Before I go, I have something to say

Hope Springs Eternal

It’s been spring for almost a month as I sit down to write this, but the sky is full of snow. It falls furiously on my sprightly daffodils. It lands in our new bird bath, the one we had to buy when last week’s hailstorm put three cracks in the heated bowl before knocking it to the ground. Going out to refill it, I found that, like many of my arguments, it no longer holds water.

Our neighbors across the street have a tree that becomes a glorious white cloud for a week or so every spring. I’m not sure if it’s a Russian Olive or some kind of Magnolia, but it’s a sight to behold. Except for the springs when Mother Nature sends a wet, windy storm just as the flowers burst into bloom, as happened last night. Yet there it is, still decked out in its finery, despite the storm and this morning’s flurry of flakes. Way to go, tree.

The crab apple in our back yard is still getting organized for its own annual show. Usually it’s mid-May by the time it knocks itself out with a zillion spectacular pink flowers. It’s so pretty, one of my neighbors posted its photo on his Facebook page last year, commenting: “The view from my deck.” Aww. I’d say “thanks,” but it was planted long ago. All I do is enjoy it and trim off the occasional errant limb.

Despite my best efforts to kill them off, we still have a few bulbs that burrow through the frozen tundra along the south side of our house every year. We hardly ever go over there, since we come straight from the garage to the back door. But every February, I see my neighbors’ daffodils shoot up way too early. I have to fight off the urge to buy one of those Styrofoam rose cones to cover them up; that’s how much I worry about them. “What are you DOING?” I want to yell at these overeager perennials. “Don’t you know it’s still WINTER? Go back to sleep!”
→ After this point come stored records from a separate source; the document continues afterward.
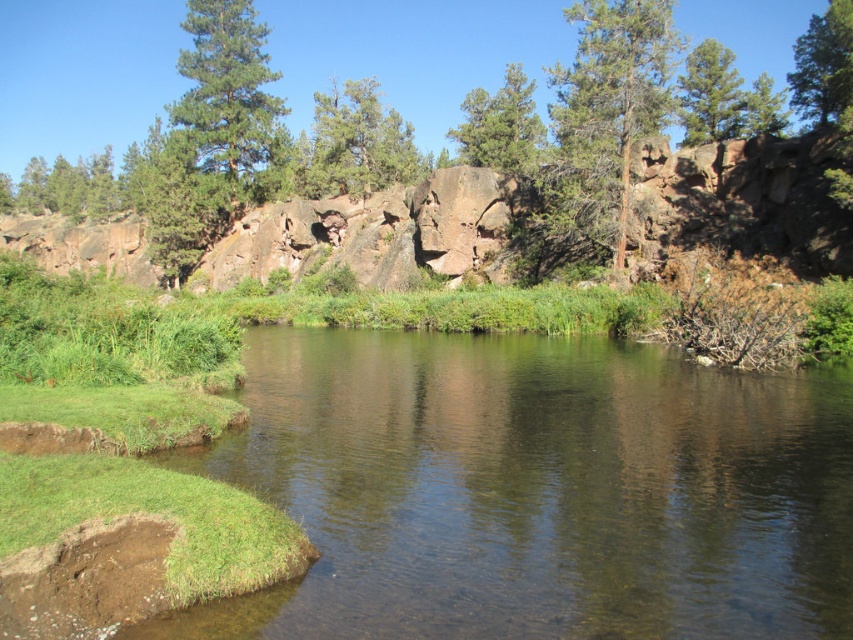 You are an environmental scientist studying the trees in this landscape. You need to determine which tree has a larger size between the green rough bark tree at upper center and the green textured pine tree at center. Based on the scene, which one is bigger?

The green rough bark tree at upper center is bigger than the green textured pine tree at center.

You are an environmental scientist observing the landscape. You notice two trees in the scene. Which tree is located to the right of the other? The trees are the green rough bark tree at upper center and the green textured pine tree at center.

The green rough bark tree at upper center is positioned on the right side of the green textured pine tree at center.

You are an artist planning to paint the serene natural landscape. You want to ensure the green matte tree at upper right and the green matte tree at upper center are proportionally accurate. Which tree should you draw larger in your painting?

The green matte tree at upper right should be drawn larger than the green matte tree at upper center because the description states it is bigger. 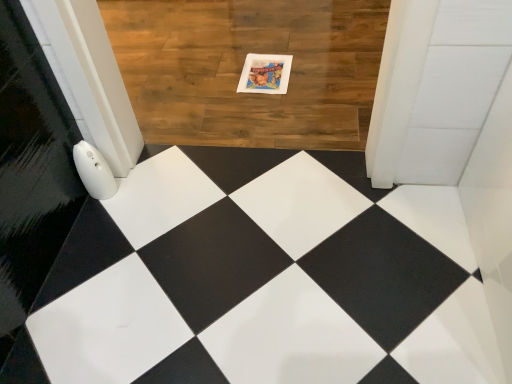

But they persist, every year. All too often, I see them come up, bloom cheerfully, and then keel over in a late-winter gale. Then I remember to check my own. Usually, they fare a little better. Two clumps of daffodils, four varied kinds of tulips, some alarmingly large peonies, and maybe a few others I’ve forgotten. It’s a long winter, and I don’t mind being surprised.

When my kids and I moved into our first house in Dubuque – the first house I’d ever bought all by myself – the sellers told us to keep an eye out for all sorts of spring surprises. Boy, they weren’t kidding. From the miniature Siberian irises to the peonies in four colors, the lilies of the valley and roses, real roses, that yard was filled with flowers. I knew a little about raising them, so most of them survived, though not, I must report, the roses. The lilies of the valley took me back to my childhood home, but try as I might to bring some with me to my new house on Wood Street, I found them impossible to transplant. I did, however, manage to start a bleeding heart that has survived a few years, so far.

Sometimes I fantasize about having someone – anyone – build me a raised bed in which I can grow flowers. Just flowers. Speaking from experience, vegetables are too much work. If they don’t grow, if they get aphids or fungus or Japanese beetles or some voodoo curse – then you get nothing to eat. If they do grow, you get too many tomatoes or green peppers all at once, and you either have to eat ratatouille for a month or learn to can. Been there, done that, and I don’t care to do it again. And don’t even talk to me about zucchini. I love fresh vegetables, but isn’t that what farmers’ markets are for?

No, what I want is a cutting garden, a place I can walk out to, armed with scissors and a basket and wearing a charming sun hat, to choose an array of blooms for the dining room table – some zinnias, a few daisies, an armload of purple cone flowers. That’s all the farming I want to do.

As it is, our yard is no arboretum. You could drive by and not even notice the few plantings we do have. I sort of gave up one year and put in bushes – two kinds! – along the south side, because I was tired of weeding and trying to make the space look nice during the three seasons when the spring flowers were not in bloom. In the process, we lost quite a few of those bulbs, especially after we covered the dirt with plastic and mulch. When you work like mad to keep the weeds out, it’s kind of hard not to keep the nice plants out, too.

Last year, in fact, my daughter was over when I decided to check for spring shoots. I was exclaiming over tulip leaves coming up when Allison suddenly said “Mo-om,” stretching it into two syllables the way only one’s offspring can. She’d spotted something under the plastic, straining to get out. I fetched some scissors and tore it away, revealing a clump of daffodil shoots, misshapen from bumping their heads against the resistant barrier.

After only a few days, they straightened up, and within weeks they’d grown a foot and blossomed like little suns. Spring is persistent, I assure myself, looking out at this April snow. It may seem to be dragging its feet this year, but it will get here, and it will be worth the wait.